It wasn’t until about 30 years ago that I realized the reason my sinuses hurt, my nose was clogged or running, and my eyes were always red, itchy and watery at Christmastime was the big fir or pine tree invariably sitting in our living room. The other day I went into that fancy Uptown grocery store on the old streetcar tracks, passed through a throng of fresh trees and wreaths, got a whiff of that pungent forest scent so pleasurable to everybody but me, and remembered the days before our family resorted to — gasp — artificial greenery at this time of year.
At first we bought the plastic plant in the 10- or 12-foot size, attaching the limbs to a painted green wooden pole that served as the trunk. Later we got fake trees that not only looked better and were fully assembled, but had foliage capable of bending upward for storage after Santa had done his thing around them on Christmas Eve. The ones that came with lights permanently attached were my favorites, and for all I know you don’t even have to actually put all the decorations on them these days.
It’s been a while since I investigated, having discovered the perfect 3-foot-tall tree with lights already strung on and sitting in a cute red faux flower pot. I covered it with plaid bows made from that red, green and gold ribbon with flexible wire edges that you can coax back into shape if they get twisted or crushed, and — voila! Instant décor every Christmas. When it’s time to put it away, it slips — still sporting lights and bows — into a garbage bag and goes into the attic.

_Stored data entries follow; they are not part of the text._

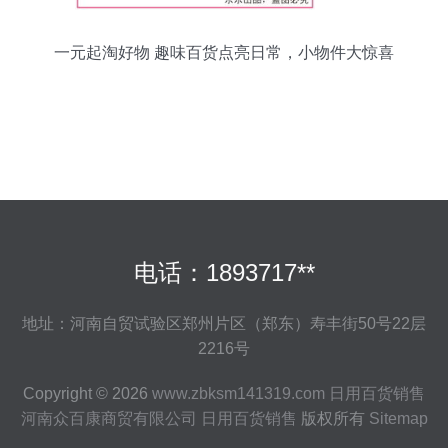
一元起淘好物 趣味百货点亮日常，小物件大惊喜
电话：1893717**
地址：河南自贸试验区郑州片区（郑东）寿丰街50号22层
2216号
Copyright © 2026
www.zbksm141319.com
日用百货销售
河南众百康商贸有限公司
日用百货销售
版权所有
Sitemap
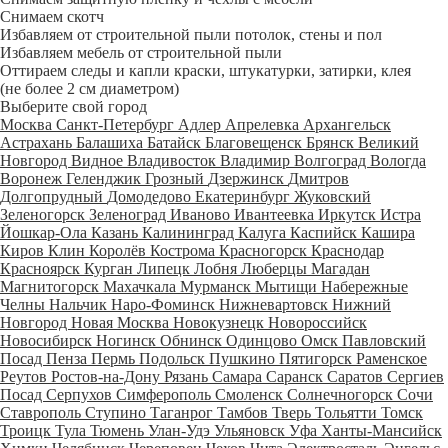
Снимаем скотч
Избавляем от строительной пыли потолок, стены и пол
Избавляем мебель от строительной пыли
Оттираем следы и капли краски, штукатурки, затирки, клея
(не более 2 см диаметром)
Выберите свой город
Москва
Санкт-Петербург
Адлер
Апрелевка
Архангельск
Астрахань
Балашиха
Батайск
Благовещенск
Брянск
Великий
Новгород
Видное
Владивосток
Владимир
Волгоград
Вологда
Воронеж
Геленджик
Грозный
Дзержинск
Дмитров
Долгопрудный
Домодедово
Екатеринбург
Жуковский
Зеленогорск
Зеленоград
Иваново
Ивантеевка
Иркутск
Истра
Йошкар-Ола
Казань
Калининград
Калуга
Каспийск
Кашира
Киров
Клин
Королёв
Кострома
Красногорск
Краснодар
Красноярск
Курган
Липецк
Лобня
Люберцы
Магадан
Магнитогорск
Махачкала
Мурманск
Мытищи
Набережные
Челны
Нальчик
Наро-Фоминск
Нижневартовск
Нижний
Новгород
Новая Москва
Новокузнецк
Новороссийск
Новосибирск
Ногинск
Обнинск
Одинцово
Омск
Павловский
Посад
Пенза
Пермь
Подольск
Пушкино
Пятигорск
Раменское
Реутов
Ростов-на-Дону
Рязань
Самара
Саранск
Саратов
Сергиев
Посад
Серпухов
Симферополь
Смоленск
Солнечногорск
Сочи
Ставрополь
Ступино
Таганрог
Тамбов
Тверь
Тольятти
Томск
Троицк
Тула
Тюмень
Улан-Удэ
Ульяновск
Уфа
Ханты-Мансийск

Oh, sweetie, don’t tell me I have no Yuletide spirit.
I’ll bet that your family — if you aren’t just barely out of high school or college — had one of those silver foil trees so popular in years gone by. Remember them? They came with decorations of baby pink or blue and some were attached to a sort of floodlight that shined through a revolving filter that turned them alternately either color. It’s hard to explain to those who’ve never seen one, and even I never descended to that level in my decorating.
When I was a kid, our Christmas trees were always cedar, which Mother preferred, and cut from Daddy’s land not far from our tiny village. Some folks had pines and I remember that one woman of our acquaintance brought home one with almost horizontal limbs and twigs upon which she layered cotton expertly cut to resemble snow. It was beautiful.
The lights on our trees back then were always multi-colored and you had to check them out about 10 days before Christmas every year to make sure they were all working. The string wouldn’t shine if even one bulb was broken and it had to be located and replaced. Christmas lights seemed to be much more fragile back in those days and were a hassle to handle; daddies inclined to cuss often had to curb their tongues before they finished the aggravating process of getting them ready for the current season.
Somewhere along the years — before or after the pink and blue and silver trees — we got those bubble lights that tried to stage a comeback last year. Remember them? They were glass tubes about 3 inches long through which a fluid bubbled, turning different colors. Everybody had them for indoors at one time, but I don’t know whether they’ve caught back on. Then those little white lights like the ones on my latest tree came into vogue.
Folks didn’t light up the outsides of their houses when I was a child. You could buy those little electric “candles” to put inside your windows but that was about all.
Then, when our youngsters were in kindergarten, what I sarcastically called the “bar and grill” look started happening. Christmas decorators began putting strings of red, green and white lights along their roof lines and maybe outlining their doors with them. Sometimes they flashed hypnotically on and off, on and off, on and off.
Once I visited a woman who drove in our daughter’s carpool and remarked that she hadn’t put any up. “Didn’t you know that we’re Jewish?” she said.
I told her that I had just admired their good taste.